CRAIG LEWIS and DYLAN JACK debate which one of the eight uncapped players in the Springbok squad is the most exciting prospect?
Lewis says Jasper Wiese
Towards the end of last year, when Wiese packed his bags for England – trading his familiar Cheetahs colours for the green, white and red of the Leicester Tigers – there were not all that many rugby followers who would have known his name.
As fate would have it, a change of environment, a new challenge and a different set of circumstances have unequivocally brought out the best in Wiese.
In the 2020-21 Challenge Cup, he emerged as the runaway leader in terms of carries and offloads, while he has also established himself as one of the Premiership’s most dynamic ball-carrying No 8s. The way he tucks the ball under one arm and powers into contact is reminiscent of another cavalier South African loose forward, Schalk Burger, who displayed a similar lack of concern for personal well-being whenever he hit his ball-carrying stride.
And now Wiese is on the cusp of realising his Springbok dream. He is, after all, another archetypical loose forward who fits the mould of a ‘warrior’, which is the buzzword for what the coaches want to see in players who are involved in the national set-up.

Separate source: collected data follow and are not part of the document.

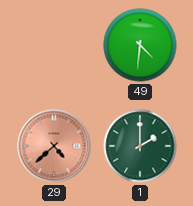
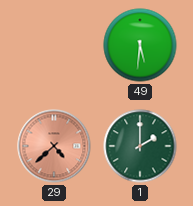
49: 4:31 -> 5:31
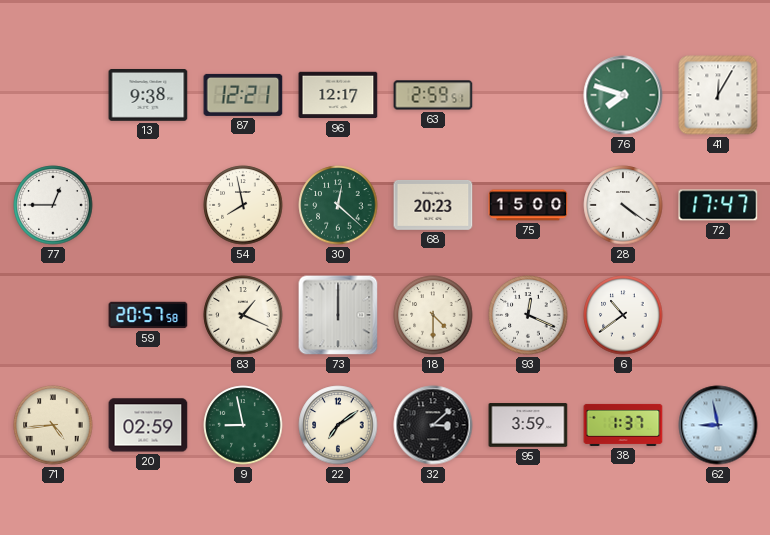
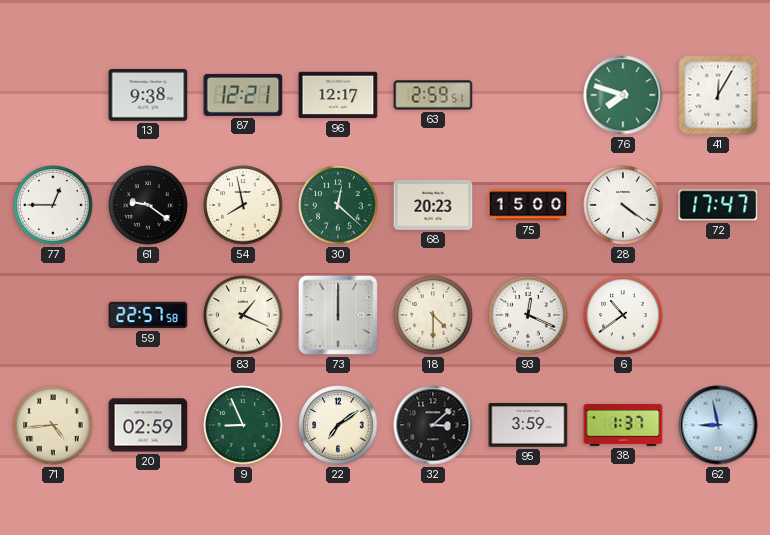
61: none -> 9:21
59: 20:57 -> 22:57
9: 8:58 -> 8:56
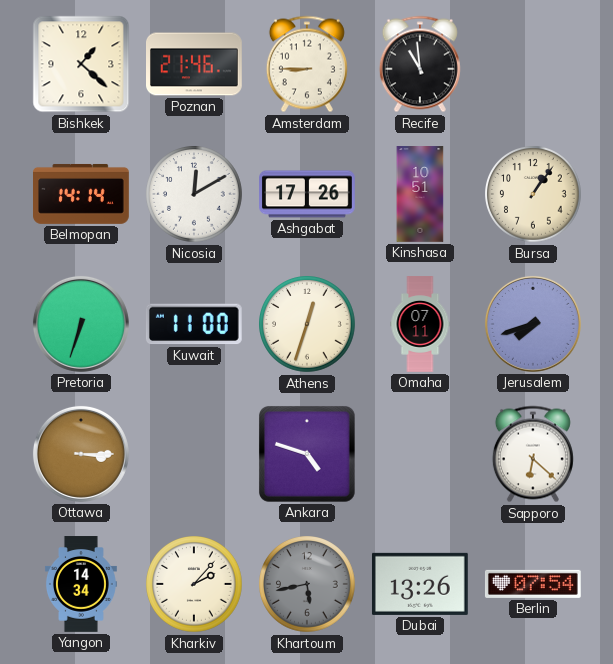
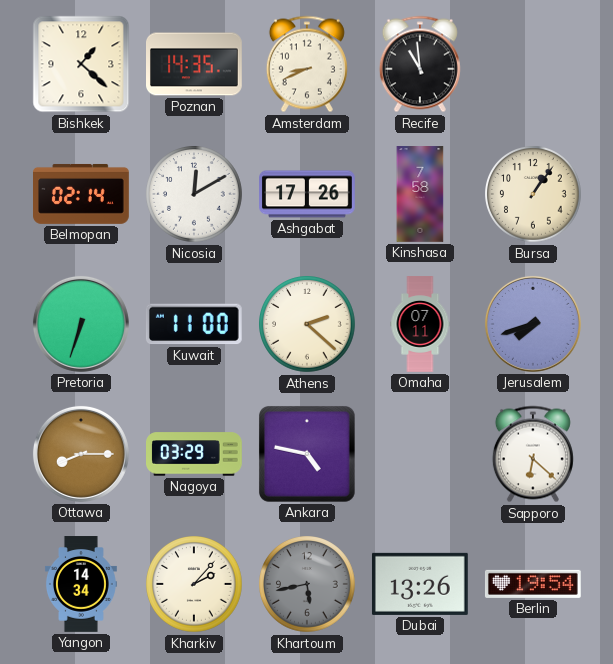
Poznan: 21:46 -> 14:35
Amsterdam: 8:45 -> 8:41
Belmopan: 14:14 -> 02:14
Kinshasa: 10:51 -> 7:58
Athens: 12:33 -> 2:22
Ottawa: 3:15 -> 8:15
Nagoya: none -> 03:29
Ankara: 4:48 -> 4:47
Berlin: 07:54 -> 19:54
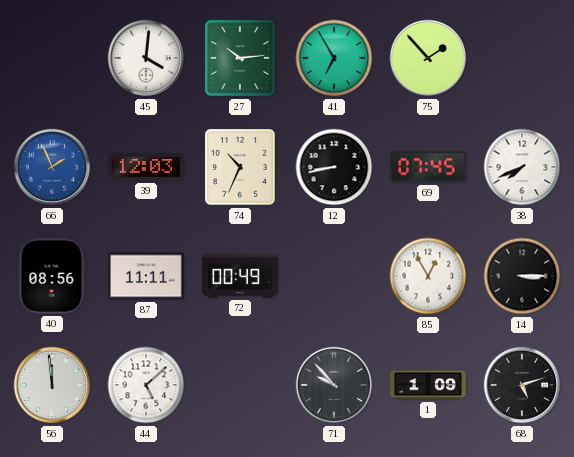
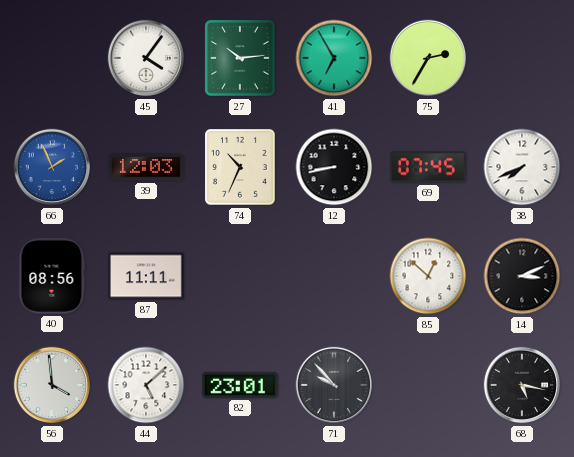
45: 4:01 -> 4:06
75: 1:53 -> 2:35
72: 00:49 -> none
85: 12:55 -> 12:52
14: 3:15 -> 3:11
56: 11:59 -> 3:59
82: none -> 23:01
1: 1:09 -> none
68: 5:12 -> 5:17
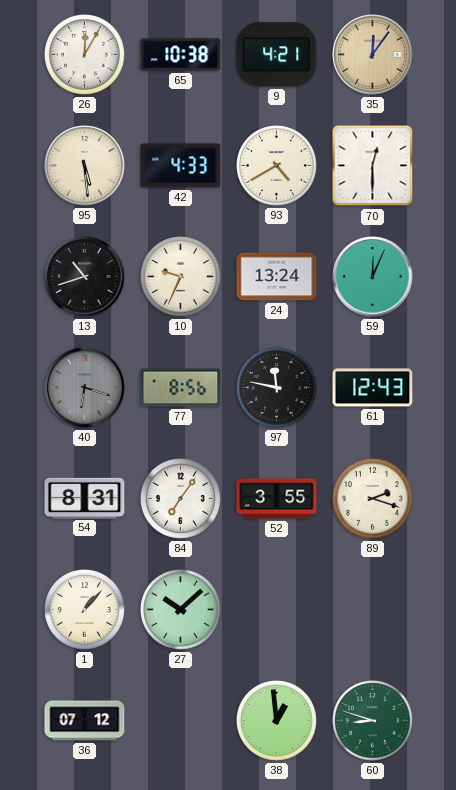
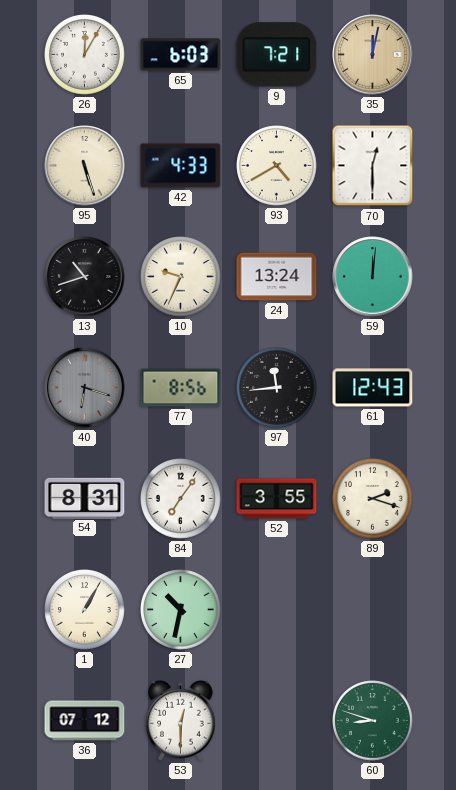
65: 10:38 -> 6:03
9: 4:21 -> 7:21
35: 12:06 -> 12:02
95: 5:29 -> 5:27
59: 12:04 -> 12:01
97: 11:47 -> 11:44
1: 1:07 -> 1:05
27: 10:08 -> 10:32
53: none -> 12:30
38: 12:59 -> none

This is about players who are as strong mentally as they are tough physically. Since moving to Leicester Wiese has become a new and improved version of himself. Introspection and a ‘clean slate’ in England have allowed him to appreciate that he was playing within himself while in South Africa.
But the 25-year-old has now broken through what he might have thought was his ‘ceiling’.
‘Since leaving school, it has always been about the Cheetahs – I was there for six, seven years, so eventually you limit yourself to, “If I only play for the Cheetahs it would be fine,”’ he told Telegraph Sport. ‘That’s where I made a mistake; almost limiting myself to not be the best player I could be. I had a fire in me to start a new challenge and to prove some people wrong who had doubted me.’
A year ago, a stop-start career was spluttering away in an unknown direction. Since then, Wiese has unleashed the ‘beast’, and the Boks are set to be the benefactors.
Jack says Rosko Specman
If the 2019 World Cup final taught us anything – and it did have many lessons – it’s that there is a place at the top tier of rugby for the diminutive gamebreakers who have been ignored at this level in the past.
Specman’s inclusion in the Springboks’ 45-man squad for the British & Irish Lions series is yet another indication of how the coaches aren’t narrow-minded when it comes to physicality and size.
Embracing his role as a potential match-winner and entertainer, Specman has almost seemlessly transitioned to fifteens, lighting up the field in a similar manner for the Bulls and the Cheetahs.
His nickname, ‘Specmagic’, is more than just a moniker, it is a philosophy on which he has based his game, with the intent of going out and making something happen whenever he plays.
He has had to be patient for his call-up, receiving limited opportunities in the early parts of his fiteens career – turning out for the Pumas between 2013 and 2015, and then for the Cheetahs in 2017 – all the while turning his full-time focus to sevens.
And while he reached the summit of sevens rugby – winning two World Rugby Sevens Series titles and an Olympic bronze medal with the Blitzboks – the dream of pulling on a Springbok jersey has remained.
It says everything about Specman’s commitment to realising this dream that he could miss out on a potential Olympic sevens gold medal to be involved in the Lions series.
Of course, Cheslin Kolbe will walk back into the Springbok starting lineup when he is available for selection.
But when you look at how congested both the domestic and Test season will be – with the Springboks set to play 14 Test fixtures in the space of five months – it is logical to expect a split-squad system to come into play and with it, opportunities for fringe players.
When that opportunity does come Specman’s way, it will be hard not to be excited and inspired seeing him lace his boots for a Test debut at the age of 32.